Our guest preacher at St. Peter and Bethel this morning is none other than Stefan Gramenz, member of St. Peter and seminary student in the final year of his Master of Divinity Studies. What a pleasure and blessing to have him around for the holidays!
This Sunday, like the Sunday just after Easter, is usually a little anticlimactic - it doesn’t seem to measure up to the happiness and the excitement of Christmas a few days ago. Then, we sang all of the hymns that everyone waits for all year, we heard the story of Jesus’ birth from Luke’s Gospel, and many of our families got together and observed our usual Christmas traditions: eating, and opening gifts, and everything else we love about Christmas.
But what about now? The angels are nowhere in sight, the shepherds have gone back to their sheep, and that manger that Jesus was laying in is being used as a feeding trough again. And for us, it’s back to ordinary, everyday life. Back to school, back to work, back from vacation. And so it is for the holy family in the Gospel lesson today. They’re back to everyday life, back to the ordinary way of doing things. They’ve left Bethlehem, and they’ve gone up to Jerusalem and into the temple, so that they can fulfill the Law of God that said that every firstborn male must be presented in the temple to the Lord God.
And so we come to Simeon. Like the holy family, Simeon was not any ordinary man. St. Luke tells us that Simeon was unique: the Holy Spirit had revealed to him that he would not see death until he had seen the Lord’s Christ.
Can you imagine what life must have been like for Simeon? He lived every day knowing that he wouldn’t die before he had seen the Christ. He went to sleep every night and opened his eyes every morning with the hope and expectation that today could be the day! Today could be the day that he would finally see the Christ. In a way, Simeon stands in for all the faithful people of God over the centuries. From Adam and Eve to Abraham and David and Isaiah, God promised that he would send the Christ to save his people. So Simeon stands there, himself representing all the Old Testament people of God who waited and watched, morning and night, for the coming of the Christ. All the people who lived under the Law of God, to whom God had promised the Messiah, and who had died trusting in that promise.

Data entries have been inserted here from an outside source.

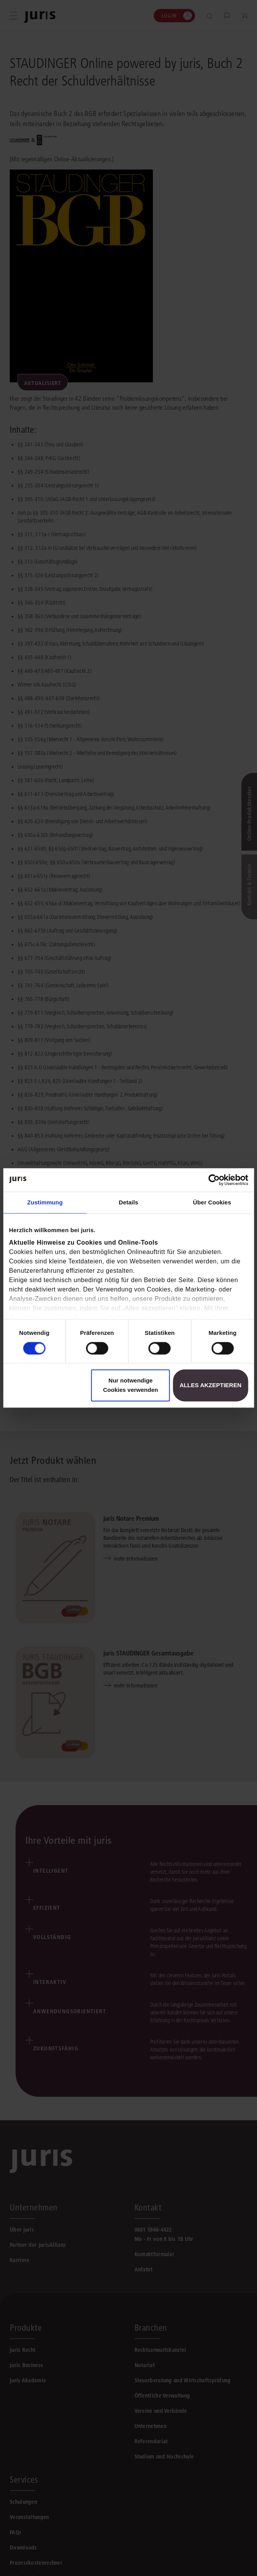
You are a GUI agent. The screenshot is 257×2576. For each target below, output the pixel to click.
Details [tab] (128, 1202)
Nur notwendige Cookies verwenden (130, 1385)
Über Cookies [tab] (212, 1202)
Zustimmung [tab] (45, 1202)
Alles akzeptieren (210, 1385)
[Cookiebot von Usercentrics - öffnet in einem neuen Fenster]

And so Simeon stands there in the temple, waiting; the last in a long line of the faithful who have waited for the Christ. But this Christ isn’t like anything that anyone ever expected. This Christ didn’t return to his temple in a blaze of glory and triumph, so that everyone would know that he had arrived. No, he returns as an infant, just like any other boy. Simeon only knows who he is because the Holy Spirit told him. So Simeon comes to meet the Holy Family, and the three of them - Simeon, Mary, and Joseph - stand together, holding Jesus, in the middle of the ordinary crowds of people coming and going and praying and making sacrifices and offering incense. Nobody else knows. Nobody else realizes what is happening.
We’re not all that different. Here we are, gathered in the presence of Christ: a few people who have stopped what they are doing, who have put our lives on hold, and have come here, because Jesus holds our attention. While others have moved on from Christmas, while others go on with their ordinary lives and jobs, we realize that Jesus is still here, and that we aren’t done with Christmas yet. We’re only on the seventh day of Christmas, after all.
And the Holy Spirit isn’t quite done with Simeon yet. He’s told Simeon that this child is the one, and now Simeon turns to Mary, and speaks again, saying, “Behold, this Child is destined for the fall and rising of many in Israel.” Because Christmas isn’t all about stars and angels and shepherds. Christmas is about Jesus, about the God who is incarnate, who takes on human flesh and becomes a Child. And this child, this Jesus, will be the cause of people falling and rising, dying and being resurrected. The coming of Christ means death for the old ways of life - no more animal sacrifices, no more presentation of firstborn boys in the temple, no more burnt offerings. The coming of Christ means that the kingdom of God is expanding beyond the borders of Israel. It means new life and new hope for the whole world.
And now one more person in the temple notices. An eighty-four-year-old woman named Anna, who stays in the temple night and day, fasting and praying. She, too, sees Jesus. And she, like the shepherds before her, cannot contain her joy, but goes out and tells the whole city about the Christ, and about the coming redemption of God.
And now you find yourself in the place of Anna and Simeon. You find yourself in the house of God, ready to approach the presence of Jesus in his holy sacrament. You see the incarnation again, as Jesus descends from heaven and takes his place beneath the forms of bread and wine. But you, unlike Simeon, don’t gather up an infant in your arms. You receive Jesus in your mouth.
So do as Simeon did, and receive him here in faith and in joy. Then live as Simeon lived. Wake up every morning with the joy that today could be the day your Savior returns. Live as Anna lived, waiting out your life in prayer and fasting and telling others about Jesus. And when you die, die as Simeon died. Depart in peace, knowing that the same Lord that you have seen here beneath a veil, you will see one day face to face with your own eyes.